■ WHAT THIS TASK INVOLVES
Show all lines containing "numero" from the data below.

#### INFORMATION PROVIDED ####

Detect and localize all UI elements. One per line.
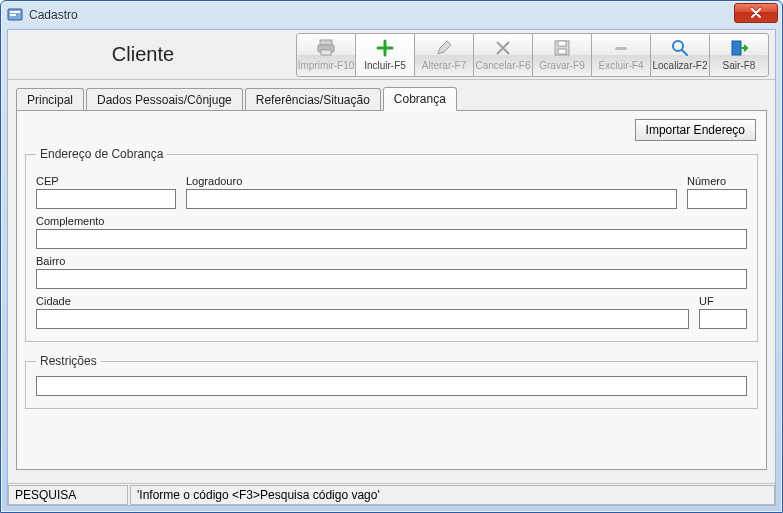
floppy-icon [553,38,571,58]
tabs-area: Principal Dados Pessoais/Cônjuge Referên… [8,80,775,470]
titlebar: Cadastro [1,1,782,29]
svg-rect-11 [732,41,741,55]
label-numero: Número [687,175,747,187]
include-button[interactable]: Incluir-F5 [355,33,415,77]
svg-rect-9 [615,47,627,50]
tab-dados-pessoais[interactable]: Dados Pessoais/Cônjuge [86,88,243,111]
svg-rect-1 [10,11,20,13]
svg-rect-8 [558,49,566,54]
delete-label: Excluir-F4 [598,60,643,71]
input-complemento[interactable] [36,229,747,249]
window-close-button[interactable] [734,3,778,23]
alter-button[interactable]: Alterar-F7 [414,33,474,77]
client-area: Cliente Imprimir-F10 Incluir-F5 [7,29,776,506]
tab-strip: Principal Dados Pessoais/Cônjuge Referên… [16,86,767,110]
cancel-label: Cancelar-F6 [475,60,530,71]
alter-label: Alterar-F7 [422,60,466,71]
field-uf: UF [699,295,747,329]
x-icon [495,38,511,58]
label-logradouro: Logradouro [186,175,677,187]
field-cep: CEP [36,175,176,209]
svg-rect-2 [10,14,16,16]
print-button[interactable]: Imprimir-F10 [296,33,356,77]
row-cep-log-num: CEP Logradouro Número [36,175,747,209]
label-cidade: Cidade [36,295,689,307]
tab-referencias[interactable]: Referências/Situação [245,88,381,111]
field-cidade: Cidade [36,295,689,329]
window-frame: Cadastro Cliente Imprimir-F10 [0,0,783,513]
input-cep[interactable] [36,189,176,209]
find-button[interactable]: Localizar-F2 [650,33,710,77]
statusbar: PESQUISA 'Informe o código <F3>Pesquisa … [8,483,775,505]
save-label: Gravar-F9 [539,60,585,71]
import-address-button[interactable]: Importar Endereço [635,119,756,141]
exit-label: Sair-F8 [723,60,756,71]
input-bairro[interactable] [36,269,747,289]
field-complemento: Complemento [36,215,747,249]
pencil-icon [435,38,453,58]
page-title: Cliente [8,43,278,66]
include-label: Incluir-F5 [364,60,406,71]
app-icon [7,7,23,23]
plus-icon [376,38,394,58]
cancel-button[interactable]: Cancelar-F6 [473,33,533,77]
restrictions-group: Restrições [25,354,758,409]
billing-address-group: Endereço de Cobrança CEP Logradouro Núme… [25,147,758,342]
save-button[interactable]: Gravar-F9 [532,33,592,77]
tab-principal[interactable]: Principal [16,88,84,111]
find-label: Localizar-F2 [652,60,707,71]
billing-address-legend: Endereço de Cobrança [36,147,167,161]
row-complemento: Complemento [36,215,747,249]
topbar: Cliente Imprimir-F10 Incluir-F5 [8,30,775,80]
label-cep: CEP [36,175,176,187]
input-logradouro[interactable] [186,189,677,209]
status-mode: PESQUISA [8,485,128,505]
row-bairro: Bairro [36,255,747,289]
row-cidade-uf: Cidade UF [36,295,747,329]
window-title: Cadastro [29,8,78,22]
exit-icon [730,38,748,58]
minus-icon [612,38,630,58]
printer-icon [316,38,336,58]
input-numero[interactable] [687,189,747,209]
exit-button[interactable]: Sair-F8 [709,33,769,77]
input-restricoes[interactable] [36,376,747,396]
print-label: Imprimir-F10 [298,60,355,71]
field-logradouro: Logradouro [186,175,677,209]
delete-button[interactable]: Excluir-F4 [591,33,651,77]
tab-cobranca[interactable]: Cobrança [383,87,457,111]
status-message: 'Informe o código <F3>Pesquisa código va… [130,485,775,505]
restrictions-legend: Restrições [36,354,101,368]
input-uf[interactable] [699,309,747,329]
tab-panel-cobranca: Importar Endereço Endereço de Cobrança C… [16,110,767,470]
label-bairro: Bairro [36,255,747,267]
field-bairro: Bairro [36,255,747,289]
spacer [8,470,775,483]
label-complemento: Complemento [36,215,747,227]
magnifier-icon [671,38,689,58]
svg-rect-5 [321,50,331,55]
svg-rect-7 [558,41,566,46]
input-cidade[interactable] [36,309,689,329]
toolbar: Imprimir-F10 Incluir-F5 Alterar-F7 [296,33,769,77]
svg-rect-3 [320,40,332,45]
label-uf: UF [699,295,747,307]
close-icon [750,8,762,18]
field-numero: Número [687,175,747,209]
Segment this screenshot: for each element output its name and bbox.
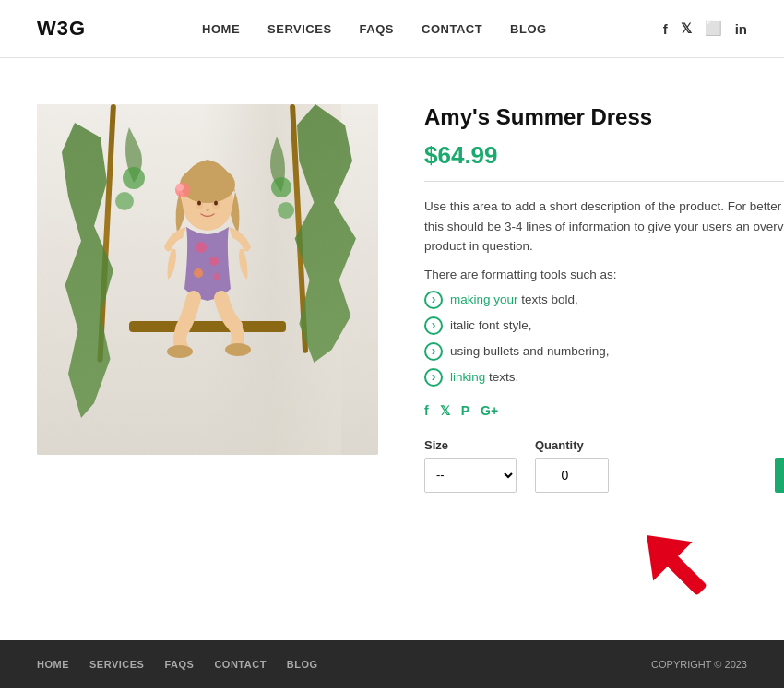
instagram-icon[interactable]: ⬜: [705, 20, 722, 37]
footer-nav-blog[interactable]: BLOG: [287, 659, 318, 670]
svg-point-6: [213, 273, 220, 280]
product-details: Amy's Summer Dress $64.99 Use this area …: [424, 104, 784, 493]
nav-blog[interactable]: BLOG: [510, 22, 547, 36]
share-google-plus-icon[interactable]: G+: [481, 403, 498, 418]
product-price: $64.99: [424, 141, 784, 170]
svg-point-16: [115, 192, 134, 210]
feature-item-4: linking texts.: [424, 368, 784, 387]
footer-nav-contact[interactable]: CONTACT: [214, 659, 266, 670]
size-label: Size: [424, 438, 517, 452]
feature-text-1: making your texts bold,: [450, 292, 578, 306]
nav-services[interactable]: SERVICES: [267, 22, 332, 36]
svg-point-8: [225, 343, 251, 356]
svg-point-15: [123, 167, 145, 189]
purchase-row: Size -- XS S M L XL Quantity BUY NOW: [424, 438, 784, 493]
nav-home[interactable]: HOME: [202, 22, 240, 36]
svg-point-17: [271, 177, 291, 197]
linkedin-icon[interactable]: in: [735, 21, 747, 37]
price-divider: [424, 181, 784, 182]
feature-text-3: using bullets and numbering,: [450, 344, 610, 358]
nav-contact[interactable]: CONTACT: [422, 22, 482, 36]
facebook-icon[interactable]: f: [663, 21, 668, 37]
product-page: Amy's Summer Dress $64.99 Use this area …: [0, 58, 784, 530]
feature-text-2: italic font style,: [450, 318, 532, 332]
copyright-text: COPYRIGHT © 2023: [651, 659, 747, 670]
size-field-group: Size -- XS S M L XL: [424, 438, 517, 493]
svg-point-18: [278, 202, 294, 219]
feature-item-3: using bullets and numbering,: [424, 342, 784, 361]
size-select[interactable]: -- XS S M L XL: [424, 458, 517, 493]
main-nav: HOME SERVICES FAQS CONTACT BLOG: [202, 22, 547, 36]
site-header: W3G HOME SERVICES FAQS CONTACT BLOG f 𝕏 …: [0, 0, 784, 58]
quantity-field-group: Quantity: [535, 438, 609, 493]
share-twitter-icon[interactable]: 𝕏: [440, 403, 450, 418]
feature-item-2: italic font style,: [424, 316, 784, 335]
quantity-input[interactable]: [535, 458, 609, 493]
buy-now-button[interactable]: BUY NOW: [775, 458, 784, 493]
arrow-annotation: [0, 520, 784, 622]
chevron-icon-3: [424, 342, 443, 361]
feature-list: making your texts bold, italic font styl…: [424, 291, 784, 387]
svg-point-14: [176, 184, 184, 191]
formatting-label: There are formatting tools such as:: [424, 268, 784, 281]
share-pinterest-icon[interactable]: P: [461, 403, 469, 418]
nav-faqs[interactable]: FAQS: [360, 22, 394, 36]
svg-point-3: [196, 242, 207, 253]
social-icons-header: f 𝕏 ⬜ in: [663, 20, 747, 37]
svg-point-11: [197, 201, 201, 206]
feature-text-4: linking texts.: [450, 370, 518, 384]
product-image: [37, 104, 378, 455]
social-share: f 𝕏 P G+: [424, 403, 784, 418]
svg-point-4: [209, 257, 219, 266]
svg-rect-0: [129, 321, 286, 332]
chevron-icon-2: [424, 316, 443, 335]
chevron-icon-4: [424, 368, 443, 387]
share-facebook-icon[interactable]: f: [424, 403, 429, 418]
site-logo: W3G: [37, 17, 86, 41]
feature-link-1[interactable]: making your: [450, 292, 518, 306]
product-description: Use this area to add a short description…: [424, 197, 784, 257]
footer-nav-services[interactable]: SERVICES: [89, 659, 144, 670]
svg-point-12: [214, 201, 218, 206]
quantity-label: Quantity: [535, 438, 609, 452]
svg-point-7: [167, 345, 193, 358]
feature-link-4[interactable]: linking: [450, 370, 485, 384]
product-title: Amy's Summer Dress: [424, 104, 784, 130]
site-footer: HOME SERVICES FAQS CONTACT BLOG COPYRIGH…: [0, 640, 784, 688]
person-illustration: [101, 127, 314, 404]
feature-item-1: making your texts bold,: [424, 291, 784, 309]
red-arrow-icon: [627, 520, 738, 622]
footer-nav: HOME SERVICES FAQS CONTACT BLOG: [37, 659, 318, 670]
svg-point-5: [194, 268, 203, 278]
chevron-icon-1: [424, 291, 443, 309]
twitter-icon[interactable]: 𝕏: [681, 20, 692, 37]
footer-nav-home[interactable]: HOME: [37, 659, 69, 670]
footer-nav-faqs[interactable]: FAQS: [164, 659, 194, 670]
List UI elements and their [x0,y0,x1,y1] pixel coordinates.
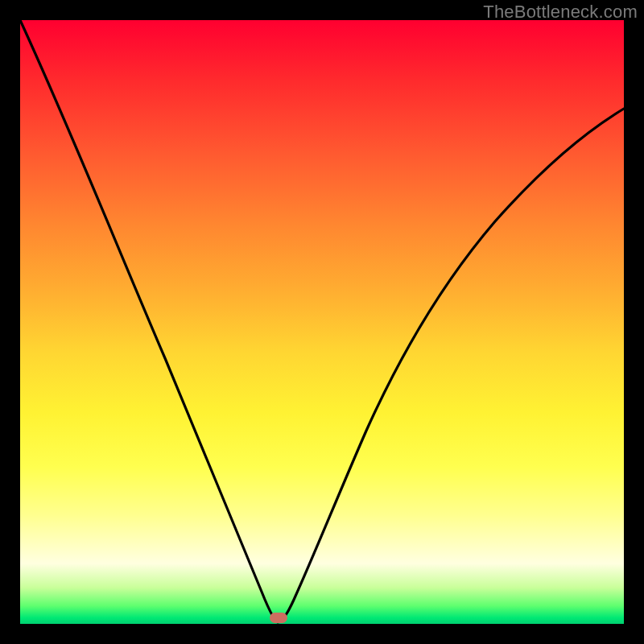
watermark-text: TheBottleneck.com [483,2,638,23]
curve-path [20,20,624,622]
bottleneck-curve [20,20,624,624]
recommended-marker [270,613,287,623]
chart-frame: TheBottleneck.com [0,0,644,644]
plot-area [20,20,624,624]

####

■ ANSWER AREA
label-numero: Número [687,175,747,187]
input-numero[interactable] [687,189,747,209]
field-numero: Número [687,175,747,209]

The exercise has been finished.